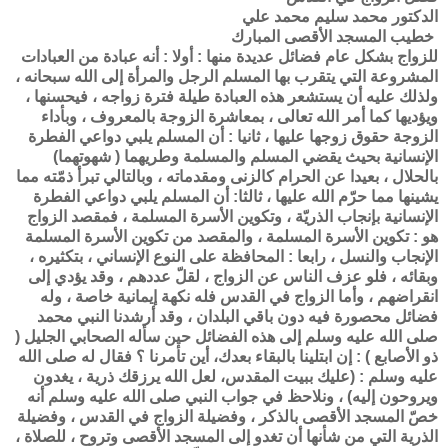
الدكتور محمد سليم محمد علي
خطيب المسجد الأقصى المبارك
للزواج بشكل عام فضائل عديدة منها : أولا : أنه عبادة من العبادات
المشروعة التي يتقرب بها المسلم الرجل والمرأة إلى الله سبحانه ،
ولذلك عليه أن يستشعر هذه العبادة طيلة فترة زواجه ، فيحسنها ،
ويؤديها كما أمر الله تعالى ، بمعاشرة الزوجة بالمعروف ، وبأداء
الزوجة حقوق زوجها عليها ، ثانيا : أن المسلم يلبي دواعي الفطرة
الإنسانية بحيث يقضي المسلم والمسلمة وطريهما ( شهوتهما)
بالحلال ، بعيدا عن الحرام كالزنى ومقدماته ، وبالتالي تبرأ ذمّته مما
يشينها مما حرّم الله عليها ، ثالثا: أن المسلم يلبي دواعي الفطرة
الإنسانية بإنجاب الذريّة ، وتكوين الأسرة المسلمة ، فمقصد الزواج
هو : تكوين الأسرة المسلمة ، والمقصد من تكوين الأسرة المسلمة
الإنجاب والنسل ، رابعا : المحافظة على النوع الإنساني ، بتكثيره ،
وبقائه ، فلو عزف الناس عن الزواج ، لقلّ عددهم ، وقد يؤدي إلى
انقراضهم ، وأما الزواج في القدس فله نكهة إيمانية خاصة ، وله
فضائل محصورة فيه دون باقي البلدان ، وقد أرشدنا النبي محمد
صلى الله عليه وسلم إلى هذه الفضائل حين سأله الصحابي الجليل (
ذو الأصابع ) : إن ابتلينا بالبقاء بعدك، أين تأمرنا ؟ فقال له صلى الله
عليه وسلم : (عليك ببيت المقدس، لعل الله يرزقك ذرية ، يغدون
ويروحون إليه) ، ونلاحظ في جواب النبي صلى الله عليه وسلم أنه
خصّ المسجد الأقصى بالذكر ، وفضيلة الزواج في القدس ، وفضيلة
الذرية التي من شأنها أن تغدو إلى المسجد الأقصى وتروح ، للصلاة ،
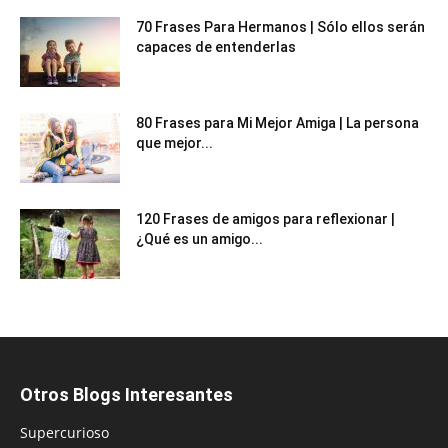
70 Frases Para Hermanos | Sólo ellos serán
capaces de entenderlas
80 Frases para Mi Mejor Amiga | La persona
que mejor...
120 Frases de amigos para reflexionar |
¿Qué es un amigo...
Otros Blogs Interesantes
Supercurioso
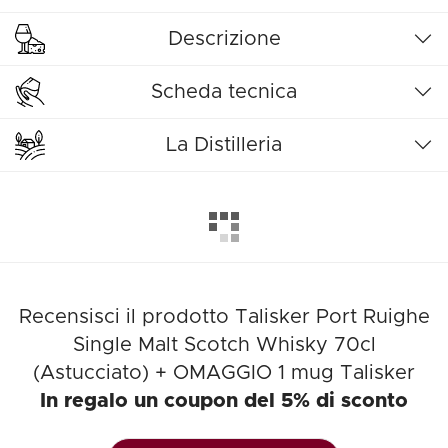
Descrizione
Scheda tecnica
La Distilleria
Recensisci il prodotto Talisker Port Ruighe
Single Malt Scotch Whisky 70cl
(Astucciato) + OMAGGIO 1 mug Talisker
In regalo un coupon del 5% di sconto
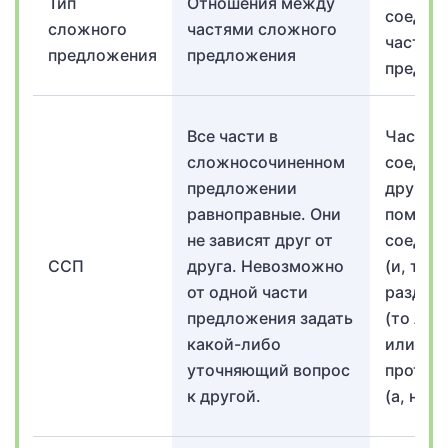
Тип
Отношения между
соедин
сложного
частями сложного
частей
предложения
предложения
предло
Все части в
Части 
сложносочиненном
соедине
предложении
другом
равноправные. Они
помощ
не зависят друг от
соедин
ССП
друга. Невозможно
(и, такж
от одной части
раздел
предложения задать
(то ли…
какой-либо
или), а
уточняющий вопрос
против
к другой.
(а, но) 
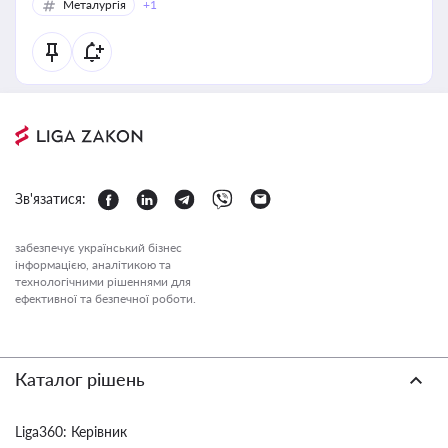
Металургія
+1
Зв'язатися:
забезпечує український бізнес
інформацією, аналітикою та
технологічними рішеннями для
ефективної та безпечної роботи.
Каталог рішень
Liga360: Керівник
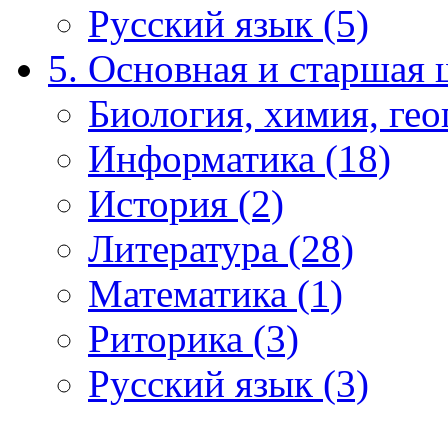
Русский язык (5)
5. Основная и старшая 
Биология, химия, гео
Информатика (18)
История (2)
Литература (28)
Математика (1)
Риторика (3)
Русский язык (3)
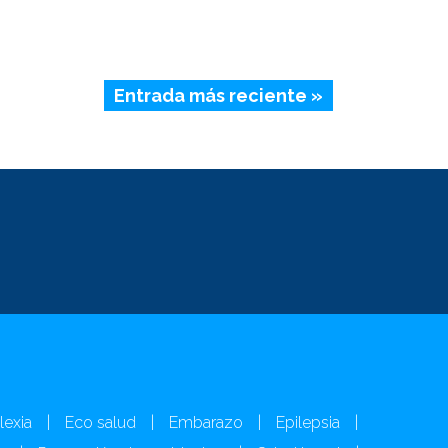
Entrada más reciente »
lexia
|
Eco salud
|
Embarazo
|
Epilepsia
|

+++++

Each entry should be set down exactly, pictures excluded.

الدكتور محمد سليم محمد علي
خطيب المسجد الأقصى المبارك
للزواج بشكل عام فضائل عديدة منها : أولا : أنه عبادة من العبادات
المشروعة التي يتقرب بها المسلم الرجل والمرأة إلى الله سبحانه ،
ولذلك عليه أن يستشعر هذه العبادة طيلة فترة زواجه ، فيحسنها ،
ويؤديها كما أمر الله تعالى ، بمعاشرة الزوجة بالمعروف ، وبأداء
الزوجة حقوق زوجها عليها ، ثانيا : أن المسلم يلبي دواعي الفطرة
الإنسانية بحيث يقضي المسلم والمسلمة وطريهما ( شهوتهما)
بالحلال ، بعيدا عن الحرام كالزنى ومقدماته ، وبالتالي تبرأ ذمّته مما
يشينها مما حرّم الله عليها ، ثالثا: أن المسلم يلبي دواعي الفطرة
الإنسانية بإنجاب الذريّة ، وتكوين الأسرة المسلمة ، فمقصد الزواج
هو : تكوين الأسرة المسلمة ، والمقصد من تكوين الأسرة المسلمة
الإنجاب والنسل ، رابعا : المحافظة على النوع الإنساني ، بتكثيره ،
وبقائه ، فلو عزف الناس عن الزواج ، لقلّ عددهم ، وقد يؤدي إلى
انقراضهم ، وأما الزواج في القدس فله نكهة إيمانية خاصة ، وله
فضائل محصورة فيه دون باقي البلدان ، وقد أرشدنا النبي محمد
صلى الله عليه وسلم إلى هذه الفضائل حين سأله الصحابي الجليل (
ذو الأصابع ) : إن ابتلينا بالبقاء بعدك، أين تأمرنا ؟ فقال له صلى الله
عليه وسلم : (عليك ببيت المقدس، لعل الله يرزقك ذرية ، يغدون
ويروحون إليه) ، ونلاحظ في جواب النبي صلى الله عليه وسلم أنه
خصّ المسجد الأقصى بالذكر ، وفضيلة الزواج في القدس ، وفضيلة
الذرية التي من شأنها أن تغدو إلى المسجد الأقصى وتروح ، للصلاة ،
70 Frases Para Hermanos | Sólo ellos serán
capaces de entenderlas
80 Frases para Mi Mejor Amiga | La persona
que mejor...
120 Frases de amigos para reflexionar |
¿Qué es un amigo...
Otros Blogs Interesantes
Supercurioso
Descrizione
Scheda tecnica
La Distilleria
Recensisci il prodotto Talisker Port Ruighe
Single Malt Scotch Whisky 70cl
(Astucciato) + OMAGGIO 1 mug Talisker
In regalo un coupon del 5% di sconto
Тип
Отношения между
соедин
сложного
частями сложного
частей
предложения
предложения
предло
Все части в
Части 
сложносочиненном
соедине
предложении
другом
равноправные. Они
помощ
не зависят друг от
соедин
ССП
друга. Невозможно
(и, такж
от одной части
раздел
предложения задать
(то ли…
какой-либо
или), а
уточняющий вопрос
против
к другой.
(а, но) 
Металургія
+1
Зв'язатися:
забезпечує український бізнес
інформацією, аналітикою та
технологічними рішеннями для
ефективної та безпечної роботи.
Каталог рішень
Liga360: Керівник
Русский язык (5)
5. Основная и старшая 
Биология, химия, гео
Информатика (18)
История (2)
Литература (28)
Математика (1)
Риторика (3)
Русский язык (3)
Entrada más reciente »
lexia
|
Eco salud
|
Embarazo
|
Epilepsia
|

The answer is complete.